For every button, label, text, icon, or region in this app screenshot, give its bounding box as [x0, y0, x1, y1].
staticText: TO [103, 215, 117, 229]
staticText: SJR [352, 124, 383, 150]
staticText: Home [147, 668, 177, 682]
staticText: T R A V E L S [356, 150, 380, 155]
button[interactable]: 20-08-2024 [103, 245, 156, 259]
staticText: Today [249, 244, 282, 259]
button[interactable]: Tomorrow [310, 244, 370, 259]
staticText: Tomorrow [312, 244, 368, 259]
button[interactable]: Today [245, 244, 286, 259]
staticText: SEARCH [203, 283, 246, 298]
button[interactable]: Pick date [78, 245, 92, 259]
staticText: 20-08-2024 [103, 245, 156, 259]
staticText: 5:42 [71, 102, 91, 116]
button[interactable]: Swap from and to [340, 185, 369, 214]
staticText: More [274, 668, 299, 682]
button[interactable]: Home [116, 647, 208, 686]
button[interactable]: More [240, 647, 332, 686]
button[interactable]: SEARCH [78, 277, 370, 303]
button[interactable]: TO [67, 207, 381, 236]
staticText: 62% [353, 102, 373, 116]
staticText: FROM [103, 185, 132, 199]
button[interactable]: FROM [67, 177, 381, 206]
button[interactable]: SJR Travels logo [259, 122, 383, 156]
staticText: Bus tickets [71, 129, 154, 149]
────────────────────
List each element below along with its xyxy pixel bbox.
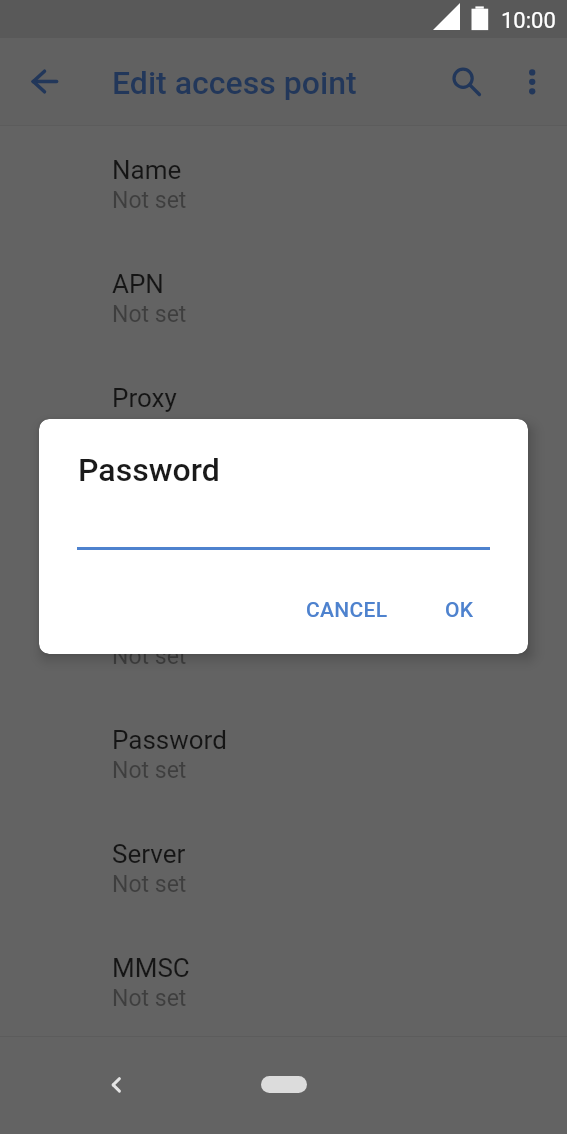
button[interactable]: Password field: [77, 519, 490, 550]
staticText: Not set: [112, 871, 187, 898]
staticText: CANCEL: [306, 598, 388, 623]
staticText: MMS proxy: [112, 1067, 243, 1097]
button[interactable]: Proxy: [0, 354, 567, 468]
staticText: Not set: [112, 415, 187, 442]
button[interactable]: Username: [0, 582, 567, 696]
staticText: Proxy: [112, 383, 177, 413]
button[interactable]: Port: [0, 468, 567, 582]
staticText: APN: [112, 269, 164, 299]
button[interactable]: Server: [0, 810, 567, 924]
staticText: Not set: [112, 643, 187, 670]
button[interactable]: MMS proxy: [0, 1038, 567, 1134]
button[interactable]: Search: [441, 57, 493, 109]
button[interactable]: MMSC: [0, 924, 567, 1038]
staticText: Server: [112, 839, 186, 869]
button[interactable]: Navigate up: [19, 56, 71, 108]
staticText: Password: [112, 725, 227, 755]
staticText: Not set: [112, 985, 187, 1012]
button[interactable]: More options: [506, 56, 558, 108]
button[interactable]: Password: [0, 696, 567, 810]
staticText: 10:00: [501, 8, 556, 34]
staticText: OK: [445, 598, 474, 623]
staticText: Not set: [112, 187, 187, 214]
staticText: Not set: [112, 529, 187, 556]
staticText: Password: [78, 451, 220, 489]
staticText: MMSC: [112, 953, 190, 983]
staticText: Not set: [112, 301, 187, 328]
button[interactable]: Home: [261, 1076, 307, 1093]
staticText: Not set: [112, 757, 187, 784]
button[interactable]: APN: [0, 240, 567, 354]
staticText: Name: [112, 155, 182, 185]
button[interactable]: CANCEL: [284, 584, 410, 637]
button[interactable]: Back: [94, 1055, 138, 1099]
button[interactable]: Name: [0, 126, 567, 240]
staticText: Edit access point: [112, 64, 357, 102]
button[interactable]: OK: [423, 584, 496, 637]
────────────────────
Look through the data and show every line containing "More".

* _YOUR RESPONSE_:
staticText: More [274, 668, 299, 682]
button[interactable]: More [240, 647, 332, 686]
button[interactable]: More options: [506, 56, 558, 108]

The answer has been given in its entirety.